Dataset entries

* * * * * * * * *

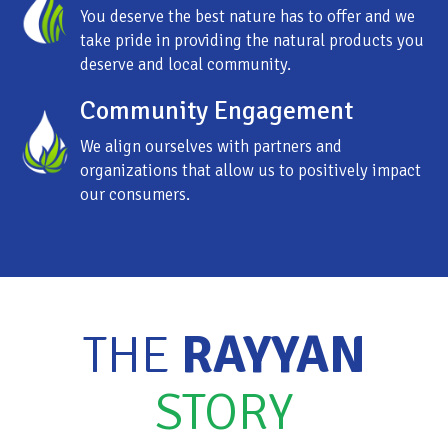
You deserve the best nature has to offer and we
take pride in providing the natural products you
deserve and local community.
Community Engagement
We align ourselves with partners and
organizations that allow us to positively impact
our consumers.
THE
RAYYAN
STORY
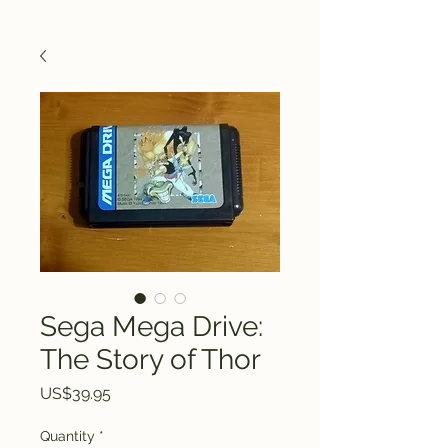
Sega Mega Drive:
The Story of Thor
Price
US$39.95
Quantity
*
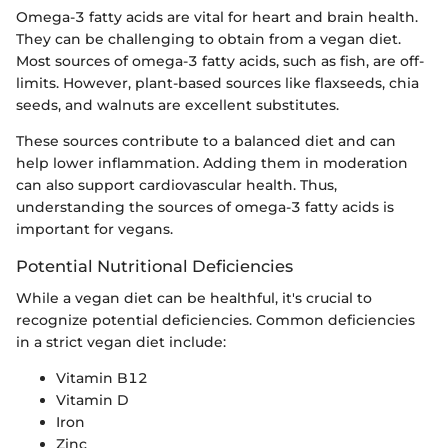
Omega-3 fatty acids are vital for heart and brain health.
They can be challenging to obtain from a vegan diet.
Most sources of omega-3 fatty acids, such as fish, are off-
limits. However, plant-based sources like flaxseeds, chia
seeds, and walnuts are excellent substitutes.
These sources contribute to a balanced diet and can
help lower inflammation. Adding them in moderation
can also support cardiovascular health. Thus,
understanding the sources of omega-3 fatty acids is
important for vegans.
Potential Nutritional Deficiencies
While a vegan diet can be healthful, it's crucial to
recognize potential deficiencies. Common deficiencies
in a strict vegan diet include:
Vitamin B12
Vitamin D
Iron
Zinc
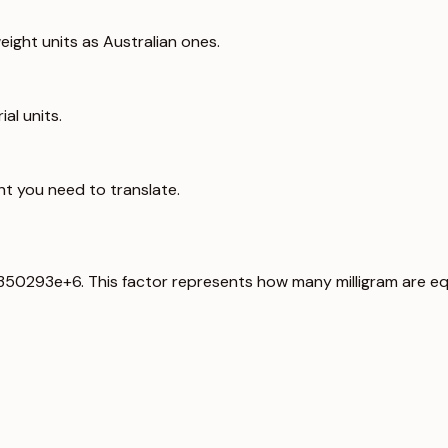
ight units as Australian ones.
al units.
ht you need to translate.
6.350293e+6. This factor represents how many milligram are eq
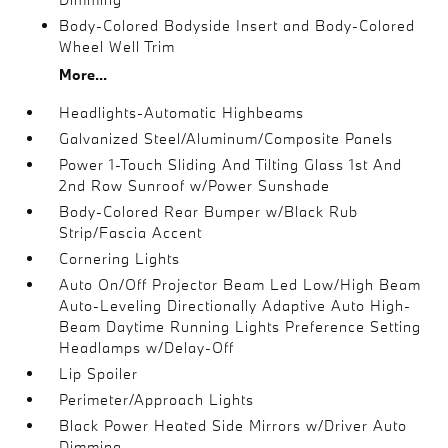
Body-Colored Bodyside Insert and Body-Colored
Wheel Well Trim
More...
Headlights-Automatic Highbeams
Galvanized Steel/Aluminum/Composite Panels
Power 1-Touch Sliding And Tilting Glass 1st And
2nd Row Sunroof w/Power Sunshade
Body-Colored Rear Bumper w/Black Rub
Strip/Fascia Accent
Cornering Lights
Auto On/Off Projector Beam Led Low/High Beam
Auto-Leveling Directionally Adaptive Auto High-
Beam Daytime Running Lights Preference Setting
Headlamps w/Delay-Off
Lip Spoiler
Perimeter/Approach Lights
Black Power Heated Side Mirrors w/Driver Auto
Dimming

* * * * * * * * *

* TRY IT *
Pull out every line of the records above that contains the word "fatty".

* ANSWER BOX *
Omega-3 fatty acids are vital for heart and brain health.
Most sources of omega-3 fatty acids, such as fish, are off-
understanding the sources of omega-3 fatty acids is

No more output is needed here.